Saturday, April 16, 2016

"The cost of sharing your life with someone worth missing"*

*  - I am indebted to John Pavlovitz for the quote used as my title - read his original article, entitled "The Day I'll Finally Stop Grieving"  here 
If the link does not work, just copy and paste the following address into your web browser's address bar:   

 Once deep grief has touched your life, you are never the same again.  You don't "get over it."  It becomes part of you, just like your glasses (you don't always notice them on your face but they are always there)  - always beneath the surface - affecting you to one degree or another.

At first, it is all you can feel.  Wave upon wave upon wave of pain, sadness, anger, anguish, and love - yes, love - for without love there would be no pain, no sadness.  Those waves can last for weeks, even months, with no letup.  Every moment hurts. The pain is intense, indescribable, searing.  Sometimes it feels like your heart is going to burst out of your chest. It literally physically hurts.  You lose sleep.  You re-experience the trauma of the loss, over and over again. It's all you can think about. Everything you see, everywhere you go, every person you meet is somehow a reminder. 

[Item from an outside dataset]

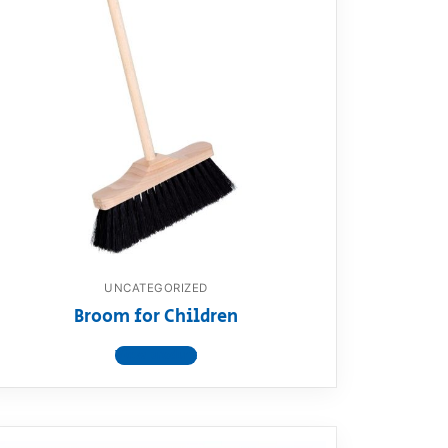
UNCATEGORIZED
Broom for Children
View product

It's not like every single moment is like that.  There are oases, respites or breaks from the suffering, however fleeting they may be.  But at first, there is no respite. 

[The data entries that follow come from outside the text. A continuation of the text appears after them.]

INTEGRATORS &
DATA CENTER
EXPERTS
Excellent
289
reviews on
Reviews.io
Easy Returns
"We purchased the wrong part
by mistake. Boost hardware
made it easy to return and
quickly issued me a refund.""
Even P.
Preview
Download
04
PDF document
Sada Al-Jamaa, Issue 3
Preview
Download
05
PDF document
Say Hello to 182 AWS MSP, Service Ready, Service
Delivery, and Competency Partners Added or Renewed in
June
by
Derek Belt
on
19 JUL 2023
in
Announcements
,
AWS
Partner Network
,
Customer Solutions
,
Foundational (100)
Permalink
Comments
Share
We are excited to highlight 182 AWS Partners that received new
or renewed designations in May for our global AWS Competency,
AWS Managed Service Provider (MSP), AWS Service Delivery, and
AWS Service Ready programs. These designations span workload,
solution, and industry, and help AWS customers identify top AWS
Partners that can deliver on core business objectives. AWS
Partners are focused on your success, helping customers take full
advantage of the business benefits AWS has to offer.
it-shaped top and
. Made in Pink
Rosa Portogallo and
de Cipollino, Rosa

After a while, there may be breaks from the relentless onslaught.  I truly believe that humans were never created or designed to experience loss of this kind.  We are eternal beings; separation is not something we were meant to cope with. That being said, the mind can only bear so much before it creates breaks - even minor ones - rays of light piercing the gloom. Life has a way of forcing you to pay attention to it ... even if that paying attention is putting one foot in front of the other, looking after someone else, doing household chores, paying the bills, playing music, or exercising ... or something else. And in the midst of that, inexplicably, there can be moments (however fleeting) where you can forget about the loss. For a while.

Sometimes you can laugh.  I mean, really belly-laugh!  (Part of you feels guilty perhaps, but you DO laugh.) Sometimes (and as time goes on, those sometimes become most-of-the-time) you can enjoy the little things you always did. 

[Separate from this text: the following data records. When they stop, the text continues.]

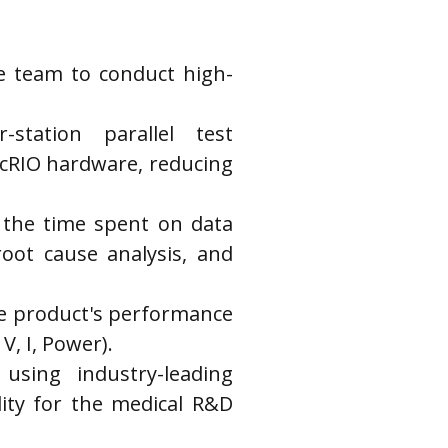
he team to conduct high-
station parallel test 
 cRIO hardware, reducing 
 the time spent on data 
oot cause analysis, and 
the product's performance 
V, I, Power).
sing industry-leading 
ty for the medical R&D 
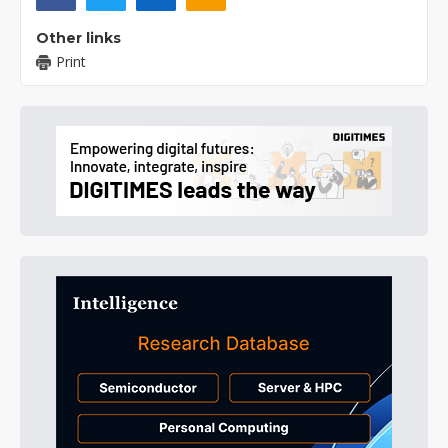
Other links
Print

Our belle Arielle (1992-2013) ... in 2012

But there is no escaping that loss.  It's there all the time. The expression "time heals all wounds" is not true.  Time might distance you from the intense, constant pain - but there will always be that pain, and at any time (and you never know what will set it off or when) it can flare to be just as bad as the first day, catch you off guard when it does, and leave you breathless and shaking when the wave passes over you. 

Queen Elizabeth II once said, "Grief is the price we pay for love."  I would add that the more intense the love, and the more invested in the other person's well-being you are, the more intense the grief will be when that person is gone from you.  

I'm not saying you won't remember something that they said and laugh along with the memory. Those times will come, and they are precious when they do.  That's all part of the grieving process too.  Even with that happy memory there will be a pang, though, that inescapable fact of their absence.  It becomes part of your "new normal" ... which is essentially learning to live with missing them.

I know all the platitudes people give you to try to make you feel better (and that could be because they are uncomfortable with how deep your suffering is). You know the platitudes I mean: that your loved one is in a better place, or that God needed another angel (I want to punch people who say that!), yada yada.  The fact remains that the person is gone and you can't get them back - so you have to live the rest of your whole life without them.  You don't stop missing them. You don't stop loving them. And that is as it should be.  You'd be a pretty heartless and unfeeling person if you just "got over it."

So the next time (or any time) someone says to you, "You know, it's been ten months, (or ten years, or twenty years) since you lost so-and-so, isn't it about time you moved on?" ... you can know that this person has never lost someone that close.  And you can be grateful that they haven't experienced the kind of pain you have felt.  Nor would you wish that upon them, truth be told. Besides, missing your loved one is definitely not "not moving on."  It is holding them in your heart. It is honouring them the only way you have left - by NOT forgetting them.

The experience of missing them sucks, yes.  Grief is not pleasant.  However - as John (whom I quoted at the beginning of my post) said, grief is "the cost of sharing your life with someone worth missing." It is by far the highest price to pay and still remain alive, but hear me: it should never be anything to be ashamed of, or to be shamed for. Take it from someone who knows.